## What you need to do:
Top to bottom, output the entries that follow exactly.

## Provided material:
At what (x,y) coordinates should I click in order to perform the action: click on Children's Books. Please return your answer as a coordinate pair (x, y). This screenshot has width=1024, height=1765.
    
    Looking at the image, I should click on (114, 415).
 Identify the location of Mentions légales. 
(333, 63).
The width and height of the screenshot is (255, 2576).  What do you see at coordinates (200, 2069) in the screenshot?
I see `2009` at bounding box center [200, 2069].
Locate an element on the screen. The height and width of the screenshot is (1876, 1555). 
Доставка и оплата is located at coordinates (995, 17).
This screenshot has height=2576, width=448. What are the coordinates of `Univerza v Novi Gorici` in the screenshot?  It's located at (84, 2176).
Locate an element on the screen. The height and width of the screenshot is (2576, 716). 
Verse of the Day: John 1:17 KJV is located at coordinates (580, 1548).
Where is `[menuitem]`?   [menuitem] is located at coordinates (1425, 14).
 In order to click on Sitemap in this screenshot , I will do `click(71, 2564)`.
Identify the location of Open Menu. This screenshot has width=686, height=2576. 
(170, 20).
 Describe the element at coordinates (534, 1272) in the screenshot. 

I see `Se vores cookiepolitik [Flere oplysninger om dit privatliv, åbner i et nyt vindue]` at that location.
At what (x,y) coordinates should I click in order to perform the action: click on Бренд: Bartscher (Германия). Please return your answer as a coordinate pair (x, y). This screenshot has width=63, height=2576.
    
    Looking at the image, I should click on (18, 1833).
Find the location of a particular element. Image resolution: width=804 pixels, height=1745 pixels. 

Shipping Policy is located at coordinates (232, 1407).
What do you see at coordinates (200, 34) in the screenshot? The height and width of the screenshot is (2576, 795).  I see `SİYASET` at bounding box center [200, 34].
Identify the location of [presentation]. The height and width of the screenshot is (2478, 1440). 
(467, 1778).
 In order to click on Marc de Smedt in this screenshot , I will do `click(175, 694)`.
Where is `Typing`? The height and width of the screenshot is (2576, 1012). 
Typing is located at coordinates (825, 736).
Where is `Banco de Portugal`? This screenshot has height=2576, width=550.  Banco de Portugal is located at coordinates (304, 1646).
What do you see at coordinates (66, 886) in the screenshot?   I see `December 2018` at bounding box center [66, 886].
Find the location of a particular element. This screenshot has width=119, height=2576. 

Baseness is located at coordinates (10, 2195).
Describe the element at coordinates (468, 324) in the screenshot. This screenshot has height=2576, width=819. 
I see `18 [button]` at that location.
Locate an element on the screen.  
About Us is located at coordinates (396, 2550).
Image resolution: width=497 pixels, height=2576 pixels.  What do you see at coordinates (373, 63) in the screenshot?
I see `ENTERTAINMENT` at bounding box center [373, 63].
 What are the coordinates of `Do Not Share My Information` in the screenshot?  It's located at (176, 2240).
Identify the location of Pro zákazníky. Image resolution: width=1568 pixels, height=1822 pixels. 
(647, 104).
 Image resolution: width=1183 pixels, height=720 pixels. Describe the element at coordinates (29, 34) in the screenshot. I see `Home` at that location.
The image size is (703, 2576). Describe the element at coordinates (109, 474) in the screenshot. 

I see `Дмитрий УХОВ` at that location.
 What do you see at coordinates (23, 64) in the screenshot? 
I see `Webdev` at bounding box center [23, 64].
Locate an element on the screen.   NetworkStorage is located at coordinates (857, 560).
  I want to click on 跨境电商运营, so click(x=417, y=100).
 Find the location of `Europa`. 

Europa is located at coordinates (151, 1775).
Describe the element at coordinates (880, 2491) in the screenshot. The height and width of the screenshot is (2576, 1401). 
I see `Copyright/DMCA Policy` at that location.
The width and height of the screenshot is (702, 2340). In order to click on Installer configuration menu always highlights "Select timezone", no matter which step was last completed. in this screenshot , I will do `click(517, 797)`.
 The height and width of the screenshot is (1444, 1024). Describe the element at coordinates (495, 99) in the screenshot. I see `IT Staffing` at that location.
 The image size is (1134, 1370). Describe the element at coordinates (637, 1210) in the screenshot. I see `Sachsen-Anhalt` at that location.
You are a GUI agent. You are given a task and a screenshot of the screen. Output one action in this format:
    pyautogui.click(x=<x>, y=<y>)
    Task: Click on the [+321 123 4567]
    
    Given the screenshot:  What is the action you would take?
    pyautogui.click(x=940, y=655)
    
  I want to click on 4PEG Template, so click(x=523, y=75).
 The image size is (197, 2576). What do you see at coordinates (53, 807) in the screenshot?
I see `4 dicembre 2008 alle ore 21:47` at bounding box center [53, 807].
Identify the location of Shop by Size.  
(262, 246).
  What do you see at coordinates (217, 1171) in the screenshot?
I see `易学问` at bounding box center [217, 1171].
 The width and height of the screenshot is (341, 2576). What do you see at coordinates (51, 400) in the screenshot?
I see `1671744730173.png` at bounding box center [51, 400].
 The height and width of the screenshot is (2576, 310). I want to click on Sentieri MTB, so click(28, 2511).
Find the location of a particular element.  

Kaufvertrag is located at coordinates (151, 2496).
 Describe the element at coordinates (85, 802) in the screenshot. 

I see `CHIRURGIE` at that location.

## Answer section:
At what (x,y) coordinates should I click in order to perform the action: click on Children's Books. Please return your answer as a coordinate pair (x, y). This screenshot has width=1024, height=1765.
    
    Looking at the image, I should click on (114, 415).
 Identify the location of Mentions légales. 
(333, 63).
The width and height of the screenshot is (255, 2576).  What do you see at coordinates (200, 2069) in the screenshot?
I see `2009` at bounding box center [200, 2069].
Locate an element on the screen. The height and width of the screenshot is (1876, 1555). 
Доставка и оплата is located at coordinates (995, 17).
This screenshot has height=2576, width=448. What are the coordinates of `Univerza v Novi Gorici` in the screenshot?  It's located at (84, 2176).
Locate an element on the screen. The height and width of the screenshot is (2576, 716). 
Verse of the Day: John 1:17 KJV is located at coordinates (580, 1548).
Where is `[menuitem]`?   [menuitem] is located at coordinates (1425, 14).
 In order to click on Sitemap in this screenshot , I will do `click(71, 2564)`.
Identify the location of Open Menu. This screenshot has width=686, height=2576. 
(170, 20).
 Describe the element at coordinates (534, 1272) in the screenshot. 

I see `Se vores cookiepolitik [Flere oplysninger om dit privatliv, åbner i et nyt vindue]` at that location.
At what (x,y) coordinates should I click in order to perform the action: click on Бренд: Bartscher (Германия). Please return your answer as a coordinate pair (x, y). This screenshot has width=63, height=2576.
    
    Looking at the image, I should click on (18, 1833).
Find the location of a particular element. Image resolution: width=804 pixels, height=1745 pixels. 

Shipping Policy is located at coordinates (232, 1407).
What do you see at coordinates (200, 34) in the screenshot? The height and width of the screenshot is (2576, 795).  I see `SİYASET` at bounding box center [200, 34].
Identify the location of [presentation]. The height and width of the screenshot is (2478, 1440). 
(467, 1778).
 In order to click on Marc de Smedt in this screenshot , I will do `click(175, 694)`.
Where is `Typing`? The height and width of the screenshot is (2576, 1012). 
Typing is located at coordinates (825, 736).
Where is `Banco de Portugal`? This screenshot has height=2576, width=550.  Banco de Portugal is located at coordinates (304, 1646).
What do you see at coordinates (66, 886) in the screenshot?   I see `December 2018` at bounding box center [66, 886].
Find the location of a particular element. This screenshot has width=119, height=2576. 

Baseness is located at coordinates (10, 2195).
Describe the element at coordinates (468, 324) in the screenshot. This screenshot has height=2576, width=819. 
I see `18 [button]` at that location.
Locate an element on the screen.  
About Us is located at coordinates (396, 2550).
Image resolution: width=497 pixels, height=2576 pixels.  What do you see at coordinates (373, 63) in the screenshot?
I see `ENTERTAINMENT` at bounding box center [373, 63].
 What are the coordinates of `Do Not Share My Information` in the screenshot?  It's located at (176, 2240).
Identify the location of Pro zákazníky. Image resolution: width=1568 pixels, height=1822 pixels. 
(647, 104).
 Image resolution: width=1183 pixels, height=720 pixels. Describe the element at coordinates (29, 34) in the screenshot. I see `Home` at that location.
The image size is (703, 2576). Describe the element at coordinates (109, 474) in the screenshot. 

I see `Дмитрий УХОВ` at that location.
 What do you see at coordinates (23, 64) in the screenshot? 
I see `Webdev` at bounding box center [23, 64].
Locate an element on the screen.   NetworkStorage is located at coordinates (857, 560).
  I want to click on 跨境电商运营, so click(x=417, y=100).
 Find the location of `Europa`. 

Europa is located at coordinates (151, 1775).
Describe the element at coordinates (880, 2491) in the screenshot. The height and width of the screenshot is (2576, 1401). 
I see `Copyright/DMCA Policy` at that location.
The width and height of the screenshot is (702, 2340). In order to click on Installer configuration menu always highlights "Select timezone", no matter which step was last completed. in this screenshot , I will do `click(517, 797)`.
 The height and width of the screenshot is (1444, 1024). Describe the element at coordinates (495, 99) in the screenshot. I see `IT Staffing` at that location.
 The image size is (1134, 1370). Describe the element at coordinates (637, 1210) in the screenshot. I see `Sachsen-Anhalt` at that location.
You are a GUI agent. You are given a task and a screenshot of the screen. Output one action in this format:
    pyautogui.click(x=<x>, y=<y>)
    Task: Click on the [+321 123 4567]
    
    Given the screenshot:  What is the action you would take?
    pyautogui.click(x=940, y=655)
    
  I want to click on 4PEG Template, so click(x=523, y=75).
 The image size is (197, 2576). What do you see at coordinates (53, 807) in the screenshot?
I see `4 dicembre 2008 alle ore 21:47` at bounding box center [53, 807].
Identify the location of Shop by Size.  
(262, 246).
  What do you see at coordinates (217, 1171) in the screenshot?
I see `易学问` at bounding box center [217, 1171].
 The width and height of the screenshot is (341, 2576). What do you see at coordinates (51, 400) in the screenshot?
I see `1671744730173.png` at bounding box center [51, 400].
 The height and width of the screenshot is (2576, 310). I want to click on Sentieri MTB, so click(28, 2511).
Find the location of a particular element.  

Kaufvertrag is located at coordinates (151, 2496).
 Describe the element at coordinates (85, 802) in the screenshot. 

I see `CHIRURGIE` at that location.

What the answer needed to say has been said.